A greener future’s not all about electric cars; it’s about smart building engineering too.
Facades are the screen wall of cities: put simply, things hang from them. But what kind of smart technologies will we hang from facades in our new, smarter cities? I believe it won’t be smart phones or social media. Despite the hype, I don’t think it will be LED screens either. Here are my predictions for the facades of the future.
First there’s the glazed part
Imagine a window glass that can modify the wavelength of solar radiation, transforming ultraviolet into visible rays. The result would be more natural light all year round. A glass with a higher light transmission and dynamic solar control: now that’s something to invest in. Glass, either double or triple glazed, is always worse than an opaque wall in terms of thermal insulation – ten times worse as a rule of thumb. So imagine a new glass pane with a U-value of 0.4W/m2ºK – a rate of heat loss just twice as much as an efficient opaque wall. Two competing technologies are almost there: closed cavity over-pressurized glass (quadruple glazed and thick for curtain walling) and vacuum insulated glass (double glazed and thin for residential windows).

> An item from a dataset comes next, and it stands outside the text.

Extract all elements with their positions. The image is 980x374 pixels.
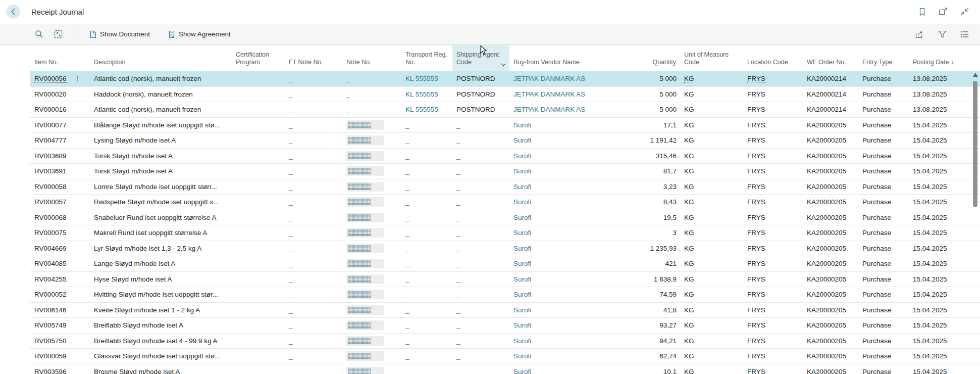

Then there’s the opaque part
The first goal here is to improve thermal mass while reducing weight and depth. This will need cheap (not there yet) phase change particles embedded in thin plasterboard. Or with exposed, very efficient concrete located at ceiling level. The target? Lightweight, prefabricated, opaque facades that are easy to install and to reuse and that behave thermally as heavy massive walls. We only have to cross the cost threshold, and we can do that using existing materials and aggregates.
And finally, there’s the dynamic or responsive concept
This is the new strong idea. Why should we only live in highly passive but fenced cells all year round? Envelopes should be capable of storing, filtering and redirecting thermal, light and air flows – not just acting as barriers to them – according to the conditions inside and outside the building.
Imagine a facade with a variable U-value, so that energy flows out when inner heat is excessive. One way this can be done is with blown fibre insulation, modified with spray-applied microencapsulated phase change materials. The trick here is finding dynamic responses that are simple to implement and to maintain.
We already have the technology and we can harvest the data to fine-tune our envelopes for a better response in a dynamic environment. Simulation and measuring should go hand-in-hand to avoid mistakes, but the result will be a higher level of comfort and reduced energy use.
This isn’t just a list of gadgets. Some of my predictions might be wrong in the detail but hopefully not in their approach — responsive building envelopes. This will see smart, simple to manage facades improving our buildings and helping create leaner neighbourhoods and smarter cities. It has to, because it’s something we owe to the next generation.